Who doesn't love a refreshing and creamy pina colada cocktail on a hot summers day? It is such a perfect combination of pineapple and coconut and just sings of sunshine and summer days. Whenever I have some left over pineapple juice after cooking with pineapple I always whip myself up a pina colada to have with dinner. And I always have the pina colada song going through my head! So it just made sense to turn this tasty drink into a delicious ice cream.
And there's really a not of lot of extra ingredients needed to go from cocktail to ice cream. Some extra sugar for sweetness, a little tapioca starch to help keep everything where it should be and some toasted coconut on top for texture. The run already helps keep this ice cream scoopable straight from the freezer but you can make it virgin pina colada style instead with out the alcohol if you prefer.
Crushed pineapple: this recipe uses a tin of crushed pineapple. This helps add texture and flavor to the ice cream. You could use the same amount of tinned pineapple pieces or slices if you can't get crushed pineapple. At a pinch you could try using the same amount of pineapple juice. I don't recommend using fresh pineapple as it will be a lot more fibrous and the pineapple would have to be very ripe. If you try it out let me know!
Coconut milk: full fat coconut milk helps give that characteristic coconut taste to this ice cream. I don't recommend using low fat coconut milk, it will make your ice cream more icy.
Coconut rum: gives flavor to this ice cream and helps keep it scoopable straight from the freezer. I use Malibu in this recipe but you could use any coconut rum you like with alcohol volume of about 21%. Don't add more than about three tablespoons (45mls) or your ice cream may not freeze at all. You could also use a stronger 40% alcohol and reduce the volume to two tablespoons (30mls) but this will reduce the flavor of the alcohol in the ice cream.
You can also leave out the alcohol all together if you prefer but your ice cream may freeze rather firm unless you replace it with a a little glucoses syrup (about 1 teaspoon (7.5gms).
Cream: this recipe uses thickened cream. You could also use heavy cream or heavy whipping cream. Whatever you use needs to have a fat contact of about 35%. For a vegan option you could try replacing the cream with coconut cream, however your ice cream is likely to be more icy with less body due to the lower solids and fat content.
White sugar: this recipe uses white sugar which keeps the flavors nice and clean and allows the pineapple and coconut to shine.
Tapioca starch: is a natural and accessible way of both thickening and stabalsing the ice cream. If you can't get tapioca starch you can use arrow root powder or corn flour in the same volume.
Shredded coconut (optional): some toasted shredded coconut sprinkled over the top really adds to the flavor of this ice cream but you can leave it off if you prefer.

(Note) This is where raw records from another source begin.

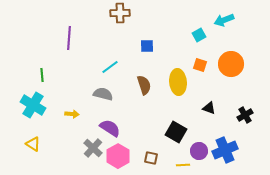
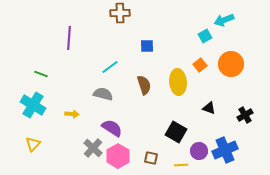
cyan square: moved 6 px right, 1 px down
orange square: rotated 32 degrees clockwise
green line: moved 1 px left, 1 px up; rotated 64 degrees counterclockwise
purple semicircle: moved 2 px right
yellow triangle: rotated 42 degrees clockwise
yellow line: moved 2 px left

How to make pina colada ice cream
Open the tin of crushed pineapple and empty into a deep bowl or jug you can use a stick/immersion blender in. Blend well until the pineapple is smooth. Put the blended pineapple into a small pot on the stove. Simmer on a low heat, stirring often until the pineapple has reduced to about one cup (250ml). Remove from heat and allow to cool, then transfer to a heatproof jug or container that will hold about four cups (1 liter) of liquid.
Add the tapioca starch to a small bowl. Measure out your coconut milk and add about two table spoons of the coconut milk to the tapioca starch. Mix well to form a slurry.
Put the white sugar and coconut milk to a small pot on the stove (this is separate to the pot with the pineapple in it reducing). Put on a medium heat until is just starts to bubble, stirring well to dissolve all the sugar. Reduce the heat to low and add the tapioca starch slurry. Mix well and continue to cook for a couple of minutes. Remove from head and allow to cool. Add to the jug with the cooled, reduced pineapple.
Add the cream to the ice cream mix. Cut the lime in half and juice. Measure the lime juice and add to jug with ice cream mix. Measure and add the coconut rum to the mix. Stir well and put in the fridge for about four hours or until well chilled.
Put your storage container in the freezer to chill. If using a self refrigerating ice cream machine turn it on about ten minutes before churning, other wise take your bowl out of the freezer just before churning.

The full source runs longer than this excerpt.